By Mae Respicio
In middle school I was mesmerized by the world of Elizabeth and Jessica Wakefield in SWEET VALLEY TWINS. I studied every cover and daydreamed about what it would be like to live as popular blonde girls with bright smiles in a suburban utopia.
Like the Wakefield twins I was a California girl, but the world created in the beloved series seemed so different from mine growing up Filipina American and straddling two cultures. The twins never had to be embarrassed about inviting their non-Filipino friends over for fear of their grandmother offering dried fish and rice as an afterschool snack.
Whenever I fumbled through an awkward tween moment I would wish for a Sweet Valley existence. I wrote in my diary that if I only had blonde hair like Elizabeth (my favorite of the two—she wanted to be a writer after all!), my seventh grade life would be perfect.

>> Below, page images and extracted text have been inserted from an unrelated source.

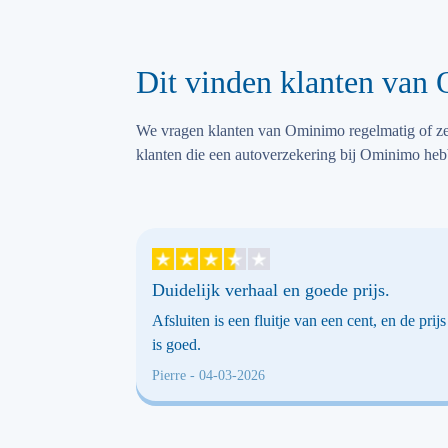
Dit vinden klanten van
We vragen klanten van Ominimo regelmatig of ze 
klanten die een autoverzekering bij Ominimo heb
Duidelijk verhaal en goede prijs.
Afsluiten is een fluitje van een cent, en de prijs
is goed.
Pierre
- 04-03-2026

Childhood books are transformative. They inform our identities and can end up shaping us as adults. In my twenties I started to explore the Filipino American diaspora and for the first time I realized how much I longed to read about characters like me—that if I’d had such books as a kid it would have been life-changing.
But middle grade novels with a Filipina American protagonist didn’t exist in my era as a kid-reader and even well past that. In college my favorite genre was (admittedly!) chick lit, though there were no breezy beach reads with a Filipina American protagonist. When I became a parent, I thought that maybe children’s literature had changed so I set out on a mission: to fill my shelves with books that my future readers could see themselves in. I scoured every bookstore but still… nothing.